The statement clearly indicated that several bogus bank accounts had been opened on the instructions of Nawaz Sharif and Shahbaz Sharif and ill-gotten money had been deposited in them and later transferred to their accounts.
The prosecutor said four persons had stated that they had nothing to do with those accounts and they had been used as a tool.
The investigation report contained the record of all bank transactions made during the period in question, he said.
About the delay in the case, he said the petitioners had neither been summoned nor arrested and NAB had completed its investigation on time and submitted the case to the accountability court that was following the legal process.
In response to a court observation that the investigation report did not contain the defence’s version, he prosecutor said the Sharif family had joined the proceedings 11 years after the reference had been filed.
He said the bureau was ready to record the defence version that would be made a part of the record.
He said NAB had filed an application for reopening the references in 2010 and this year, so there had been no delay on its part.
He said the court might issue directives to NAB to record the defence version and it would comply with the orders.
The Sharif family’s counsel Khawaja Harris Ahmed had argued earlier that NAB was seeking resumption of hearing of the references before the general elections with was tantamount to political victimisation. He said the bureau had made a similar move in 2007 when the chief of the Pakistan Muslim League-N had announced his plan to return to the country before the last elections.
The Hudaibia reference is based on allegations that the accused deposited ill-gotten money in accounts opened in other persons’ names and used it to pay off loans of their companies.
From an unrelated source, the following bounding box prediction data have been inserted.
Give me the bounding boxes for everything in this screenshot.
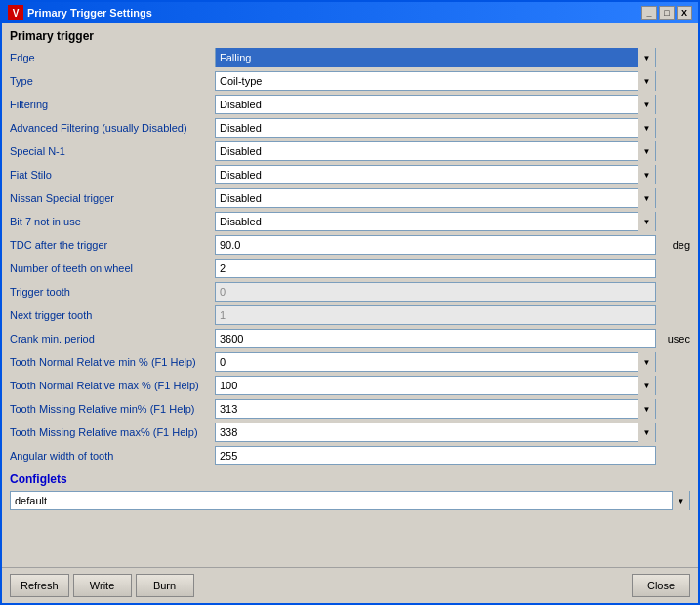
next-trigger-tooth-input[interactable]: [215, 305, 656, 325]
filtering-dropdown-arrow[interactable]: [638, 95, 655, 114]
type-row: Type Coil-type: [10, 70, 690, 92]
tooth-miss-min-dropdown[interactable]: 313: [215, 399, 656, 419]
teeth-num-input[interactable]: [215, 259, 656, 278]
crank-min-input[interactable]: [215, 329, 656, 348]
bit7-row: Bit 7 not in use Disabled: [10, 211, 690, 232]
title-bar-left: V Primary Trigger Settings: [8, 5, 152, 20]
advanced-filtering-dropdown-arrow[interactable]: [638, 118, 655, 138]
trigger-tooth-row: Trigger tooth: [10, 281, 690, 302]
bit7-control: Disabled: [215, 212, 656, 231]
next-trigger-tooth-label: Next trigger tooth: [10, 309, 215, 321]
window-title: Primary Trigger Settings: [27, 7, 152, 19]
special-n1-row: Special N-1 Disabled: [10, 141, 690, 162]
special-n1-dropdown[interactable]: Disabled: [215, 141, 656, 161]
filtering-value: Disabled: [216, 95, 638, 114]
special-n1-dropdown-arrow[interactable]: [638, 141, 655, 161]
tooth-miss-min-arrow[interactable]: [638, 399, 655, 419]
tdc-control: [215, 235, 656, 255]
edge-row: Edge Falling: [10, 47, 690, 68]
teeth-num-label: Number of teeth on wheel: [10, 262, 215, 274]
type-control: Coil-type: [215, 71, 656, 91]
fiat-stilo-dropdown-arrow[interactable]: [638, 165, 655, 184]
tooth-miss-max-row: Tooth Missing Relative max% (F1 Help) 33…: [10, 422, 690, 443]
advanced-filtering-label: Advanced Filtering (usually Disabled): [10, 122, 215, 134]
tooth-norm-min-row: Tooth Normal Relative min % (F1 Help) 0: [10, 351, 690, 373]
tooth-norm-min-arrow[interactable]: [638, 352, 655, 372]
filtering-control: Disabled: [215, 95, 656, 114]
filtering-row: Filtering Disabled: [10, 94, 690, 115]
app-icon: V: [8, 5, 23, 20]
tooth-norm-min-value: 0: [216, 352, 638, 372]
type-label: Type: [10, 75, 215, 87]
teeth-num-row: Number of teeth on wheel: [10, 258, 690, 279]
nissan-value: Disabled: [216, 188, 638, 208]
tooth-norm-max-arrow[interactable]: [638, 376, 655, 395]
footer-left-buttons: Refresh Write Burn: [10, 574, 194, 597]
write-button[interactable]: Write: [73, 574, 132, 597]
fiat-stilo-label: Fiat Stilo: [10, 169, 215, 181]
bit7-dropdown-arrow[interactable]: [638, 212, 655, 231]
configlets-section: Configlets default: [10, 472, 690, 511]
angular-width-control: [215, 446, 656, 465]
window-close-button[interactable]: X: [677, 6, 692, 20]
primary-trigger-section-title: Primary trigger: [10, 29, 690, 43]
footer: Refresh Write Burn Close: [2, 567, 698, 603]
angular-width-input[interactable]: [215, 446, 656, 465]
tooth-miss-min-control: 313: [215, 399, 656, 419]
tooth-norm-min-control: 0: [215, 352, 656, 372]
nissan-dropdown[interactable]: Disabled: [215, 188, 656, 208]
tooth-norm-max-dropdown[interactable]: 100: [215, 376, 656, 395]
tooth-miss-min-value: 313: [216, 399, 638, 419]
fiat-stilo-control: Disabled: [215, 165, 656, 184]
fiat-stilo-dropdown[interactable]: Disabled: [215, 165, 656, 184]
type-dropdown-arrow[interactable]: [638, 71, 655, 91]
title-buttons: _ □ X: [641, 6, 692, 20]
configlets-title: Configlets: [10, 472, 690, 486]
refresh-button[interactable]: Refresh: [10, 574, 69, 597]
burn-button[interactable]: Burn: [136, 574, 194, 597]
tooth-miss-max-label: Tooth Missing Relative max% (F1 Help): [10, 426, 215, 438]
filtering-dropdown[interactable]: Disabled: [215, 95, 656, 114]
nissan-row: Nissan Special trigger Disabled: [10, 187, 690, 209]
content-area: Primary trigger Edge Falling Type Coil-t…: [2, 23, 698, 567]
fiat-stilo-row: Fiat Stilo Disabled: [10, 164, 690, 185]
special-n1-label: Special N-1: [10, 145, 215, 157]
nissan-dropdown-arrow[interactable]: [638, 188, 655, 208]
tdc-input[interactable]: [215, 235, 656, 255]
edge-control: Falling: [215, 48, 656, 67]
angular-width-row: Angular width of tooth: [10, 445, 690, 466]
crank-min-label: Crank min. period: [10, 333, 215, 344]
tooth-norm-max-row: Tooth Normal Relative max % (F1 Help) 10…: [10, 375, 690, 396]
advanced-filtering-dropdown[interactable]: Disabled: [215, 118, 656, 138]
tooth-norm-max-label: Tooth Normal Relative max % (F1 Help): [10, 380, 215, 391]
tdc-row: TDC after the trigger deg: [10, 234, 690, 256]
tooth-norm-min-dropdown[interactable]: 0: [215, 352, 656, 372]
minimize-button[interactable]: _: [641, 6, 657, 20]
configlets-row: default: [10, 490, 690, 511]
title-bar: V Primary Trigger Settings _ □ X: [2, 2, 698, 23]
tooth-miss-min-label: Tooth Missing Relative min% (F1 Help): [10, 403, 215, 415]
maximize-button[interactable]: □: [659, 6, 675, 20]
tooth-miss-max-arrow[interactable]: [638, 423, 655, 442]
tooth-miss-max-value: 338: [216, 423, 638, 442]
type-dropdown[interactable]: Coil-type: [215, 71, 656, 91]
bit7-dropdown[interactable]: Disabled: [215, 212, 656, 231]
footer-right-buttons: Close: [632, 574, 690, 597]
edge-dropdown[interactable]: Falling: [215, 48, 656, 67]
edge-dropdown-arrow[interactable]: [638, 48, 655, 67]
tdc-label: TDC after the trigger: [10, 239, 215, 251]
next-trigger-tooth-row: Next trigger tooth: [10, 304, 690, 326]
angular-width-label: Angular width of tooth: [10, 450, 215, 462]
configlets-dropdown-arrow[interactable]: [672, 491, 689, 510]
fiat-stilo-value: Disabled: [216, 165, 638, 184]
tooth-norm-max-value: 100: [216, 376, 638, 395]
edge-label: Edge: [10, 52, 215, 63]
configlets-dropdown[interactable]: default: [10, 491, 690, 510]
tooth-miss-max-dropdown[interactable]: 338: [215, 423, 656, 442]
edge-value: Falling: [216, 48, 638, 67]
trigger-tooth-input[interactable]: [215, 282, 656, 302]
close-button[interactable]: Close: [632, 574, 690, 597]
type-value: Coil-type: [216, 71, 638, 91]
tooth-norm-max-control: 100: [215, 376, 656, 395]
bit7-label: Bit 7 not in use: [10, 216, 215, 227]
Mian Muhammad Sharif, Nawaz Sharif, Shahbaz Sharif, Abbas Sharif, Hussain Nawaz, Hamza Shahbaz, Shamim Akhtar, Sabiha Abbas, Maryam Safdar and Ishaq Dar are accused in the case.
According to the Rs247.352 million Raiwind reference, the accused acquired vast tracts of land and built a number of palatial houses and mansions with pecuniary resources which appeared to be grossly disproportionate to their known sources of income. Nawaz Sharif and his mother Shamim Akhtar are the accused.
In the Rs1.063 billion Ittefaq Foundries reference, Nawaz Sharif, his brother Abbas Sharif and Kamal Qureshi are accused of defaulting on payback of finance obtained from the National Bank in 1994.










Looking forward for the justice
Justice must prevail.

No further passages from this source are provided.